Spadijer v. Montenegro (European Court of Human Rights)

Last Updated on November 9, 2021 by LawEuro

Information Note on the Court’s case-law 256
November 2021

Špadijer v. Montenegro – 31549/18

Judgment 9.11.2021 [Section V]

Article 8
Positive obligations

Authorities’ failure to protect the applicant from bullying by colleagues: violation

Facts – The applicant worked as a prison guard. She experienced incidents of bullying both at work and outside of her workplace, caused by colleagues after she had reported five of them for indecent behaviour, leading to disciplinary proceedings and sanctions.

The Court of First Instance ruled against the applicant in civil proceedings. This judgment was upheld by the High Court and the Supreme Court respectively. And the Constitutional Court dismissed the applicant’s constitutional appeal.

The applicant complained of a violation of her psychological integrity caused by bullying and of the failure of the domestic bodies to protect her from it.

Law – Article 8:

(a) Applicability

The applicant had felt distress as a result of the incidents allegedly imputable to her colleagues, including both her subordinates and her superiors, and had complained that the State had failed to protect her. An expert opinion issued in the course of the civil proceedings had confirmed that the incidents in question had had an adverse impact on the applicant’s moral integrity and had left long-lasting effects on her well-being and capacity to work. In such circumstances, the causal link between the incidents in question and the alleged failure by the authorities, on the one hand, and the applicant’s psychological problems, on the other hand, could be regarded as clearly established.
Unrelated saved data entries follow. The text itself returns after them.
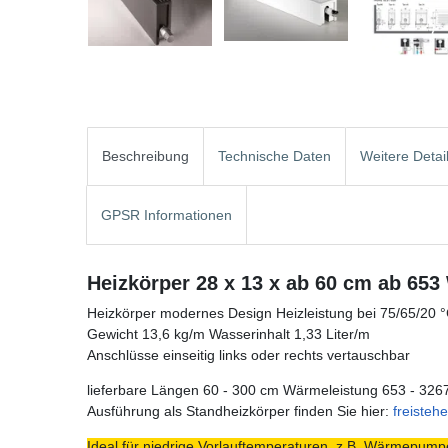
Beschreibung
Technische Daten
Weitere Detai
GPSR Informationen
Heizkörper 28 x 13 x ab 60 cm ab 653
Heizkörper modernes Design Heizleistung bei 75/65/20 
Gewicht 13,6 kg/m Wasserinhalt 1,33 Liter/m
Anschlüsse einseitig links oder rechts vertauschbar
lieferbare Längen 60 - 300 cm Wärmeleistung 653 - 326
Ausführung als Standheizkörper finden Sie hier:
freisteh
Ideal für niedrige Vorlauftemperaturen, z.B. Wärmepumpe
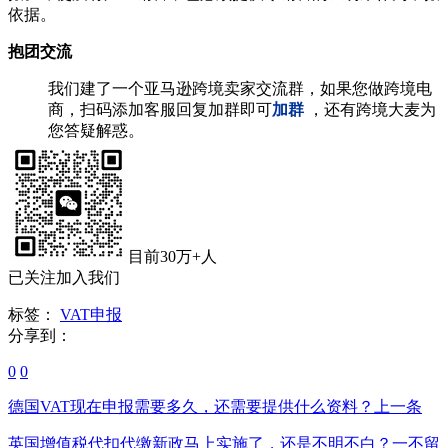
依据。
抱团交流
我们建了一个亚马逊跨境卖家交流群，如果您做跨境电
商，扫码添加客服回复加群即可
加群
，还有跨境大麦为
您答疑解惑。
目前30万+人
已关注加入我们
标签：
VAT申报
分享到：
0
0
德国VAT现在申报需要多久，还需要提供什么资料？
上一条
英国增值税代扣代缴新政马上实施了，还是不明不白？一不留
Conclusion: Article 8 applicable.

(b) Merits

The domestic law had provided for various possibilities for the applicant to seek protection against harassment at work. There was no indication that those had been inherently inadequate or insufficient to provide the requisite protection against incidents of harassment. However, the available remedies should function in practice.

Firstly, the mediation proceedings before her employer had not been in compliance with the relevant legislation in that they had been neither initiated nor completed within the statutory time-limits. More importantly, the mediator had examined whether the applicant’s request had been well-founded, thereby overstepping his statutory competence.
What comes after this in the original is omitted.